Solved this ages ago, but this question recently got some attention so I'm adding my solution (and some clarification). See below.
I have a list of 32 bit integers, and I want to find a subset of them for which ((item ^ bits) & mask) == 0
is true. The problem is, bits
and mask
can both take any value (mask
is biased towards having not very many bits set though), so I can't simply pre-calculate all possible combinations.
The list is not very big, typically around 500 items, so things that look good in theory (such as a binary tree, where for each bit in the mask a whole subtree can be skipped) are actually slow in practice. Even a tree with just two levels was just a bit slower than the naive approach, despite skipping a significant number of tests.
Currently I iterate over the entire list and test every item. It's fast once, but it happens millions of times, every time with different bits
and mask
so caching the result doesn't help. This part of the program takes just over 40% of the total CPU time it uses.

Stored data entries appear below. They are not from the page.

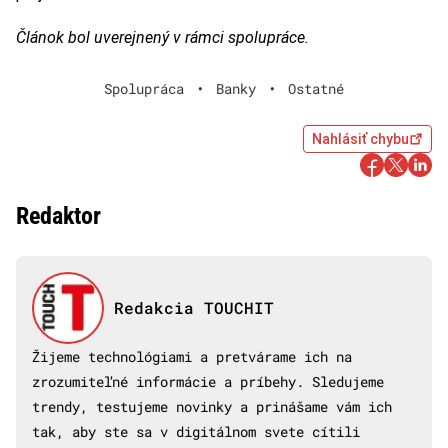
Článok bol uverejnený v rámci spolupráce.
Spolupráca
•
Banky
•
Ostatné
Nahlásiť chybu
Redaktor
Redakcia TOUCHIT
Žijeme technológiami a pretvárame ich na
zrozumiteľné informácie a príbehy. Sledujeme
trendy, testujeme novinky a prinášame vám ich
tak, aby ste sa v digitálnom svete cítili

foreach (var row in validRows.Keys)
{
// this single line here takes 40% of the total program time, according to ANTS 5
if (((oldrow ^ row) & oldused) == 0)
// the other magic takes no significant time, according to ANTS
{
if (y > 1 && ((((row ^ prev) | yminone) + 1) >> rows.Length) == 0)
{
continue;
}
if (dict.ContainsKey(row))
continue;
dict.Add(row, true);
rows[y] = row;
count(y + 1, dict); // this is a recursive call.
dict.Remove(row);
}
}
I gathered some statistics. It turns out that over 130000 of the 179000 queries return only 1 item. That sounds like an opportunity for some kind of optimization to me, but I'm not sure how or what.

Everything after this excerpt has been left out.